Kenyel Michel

Personal information
- Full name: Kenyel Jaheim Michel Vargas
- Date of birth: 17 September 2004 (age 21)
- Place of birth: Limón Province, Costa Rica
- Height: 1.70 m (5 ft 7 in)
- Position: Winger

Team information
- Current team: Minnesota United
- Number: 14

Youth career
- Alajuelense

Senior career*
- Years: Team / Apps / (Gls)
- 2022–2025: Alajuelense / 8 / (0)
- 2024–2025: → Cartaginés (loan) / 27 / (3)
- 2025–: Minnesota United / 0 / (0)
- 2025: → Alajuelense (loan) / 17 / (5)
- 2026–: Minnesota United 2 / 8 / (0)

= Kenyel Michel =

Costa Rican footballer (born 2004)

Kenyel Jaheim Michel Vargas (born 17 September 2004) is a Costa Rican footballer who plays as a winger for Minnesota United.

==Early life==
Michel was born on 17 September 2004. Born in Limón Province, Costa Rica, he is a native of the province.

==Career==
As a youth player, Michel joined the youth academy of Costa Rican side Alajuelense and was promoted to the club's senior team in 2022, where he made eight league appearances and scored zero goals and helped them win the 2023 CONCACAF Central American Cup.
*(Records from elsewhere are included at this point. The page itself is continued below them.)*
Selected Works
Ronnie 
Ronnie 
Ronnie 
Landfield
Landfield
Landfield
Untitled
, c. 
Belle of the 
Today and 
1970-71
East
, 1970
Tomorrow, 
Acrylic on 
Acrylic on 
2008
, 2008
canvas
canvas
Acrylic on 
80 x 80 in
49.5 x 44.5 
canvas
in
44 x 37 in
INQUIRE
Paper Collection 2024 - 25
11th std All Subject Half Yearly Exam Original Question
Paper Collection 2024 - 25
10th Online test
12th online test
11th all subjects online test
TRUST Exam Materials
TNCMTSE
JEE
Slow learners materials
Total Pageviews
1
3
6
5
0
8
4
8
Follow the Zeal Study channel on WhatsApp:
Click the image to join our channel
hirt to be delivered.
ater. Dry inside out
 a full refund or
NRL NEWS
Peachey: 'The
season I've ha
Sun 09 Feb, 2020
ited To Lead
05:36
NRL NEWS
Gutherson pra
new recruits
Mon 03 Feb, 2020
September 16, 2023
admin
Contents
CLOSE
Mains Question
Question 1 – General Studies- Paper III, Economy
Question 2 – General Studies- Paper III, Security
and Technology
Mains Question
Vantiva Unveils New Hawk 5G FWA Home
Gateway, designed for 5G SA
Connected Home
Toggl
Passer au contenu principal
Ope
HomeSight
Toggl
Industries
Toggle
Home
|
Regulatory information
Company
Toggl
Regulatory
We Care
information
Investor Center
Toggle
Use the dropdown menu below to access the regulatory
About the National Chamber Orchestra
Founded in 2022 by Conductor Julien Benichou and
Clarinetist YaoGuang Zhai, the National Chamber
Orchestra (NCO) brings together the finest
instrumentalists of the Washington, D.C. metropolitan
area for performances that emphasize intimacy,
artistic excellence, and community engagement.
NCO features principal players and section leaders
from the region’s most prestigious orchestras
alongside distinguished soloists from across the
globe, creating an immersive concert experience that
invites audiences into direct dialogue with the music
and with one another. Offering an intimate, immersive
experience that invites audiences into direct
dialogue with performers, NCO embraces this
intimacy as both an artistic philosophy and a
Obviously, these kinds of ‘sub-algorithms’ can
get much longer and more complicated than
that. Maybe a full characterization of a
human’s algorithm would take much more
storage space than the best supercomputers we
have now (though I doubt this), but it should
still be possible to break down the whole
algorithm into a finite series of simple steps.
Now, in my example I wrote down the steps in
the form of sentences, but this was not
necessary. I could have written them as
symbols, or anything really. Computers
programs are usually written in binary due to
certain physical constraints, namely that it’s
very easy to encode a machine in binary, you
During September 2024, he was sent on loan to Costa Rican side Cartaginés, where he made twenty-seven league appearances and scored three goals. Following his stint there, he signed for American side Minnesota United in 2025. Subsequently, he returned on loan to Costa Rican side Alajuelense the same year.

==Style of play==
Michel plays as a winger. Costa Rican newspaper La Teja wrote in 2025 that "his mischievousness, speed, and joy when playing are characteristics that make him stand out, which are classic of the area he comes from, his beloved Limón".